Saved entries:
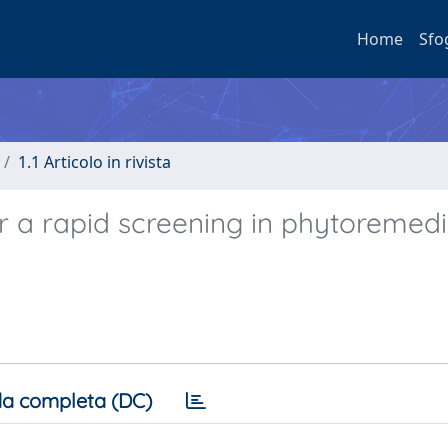
Home
Sfo
1.1 Articolo in rivista
for a rapid screening in phytoremed
a completa (DC)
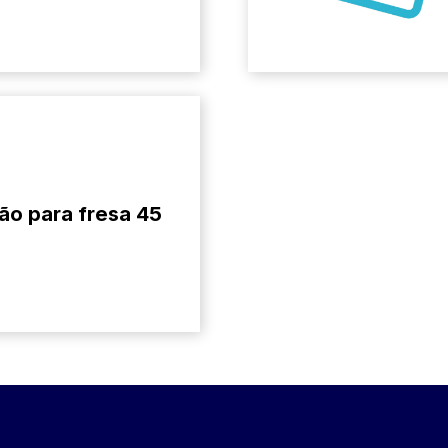
ão para fresa 45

What the exercise asks: Transcribe every entry exactly, omitting pictures.

Exercise answer:
Home
Sfo
1.1 Articolo in rivista
for a rapid screening in phytoremed
a completa (DC)
ão para fresa 45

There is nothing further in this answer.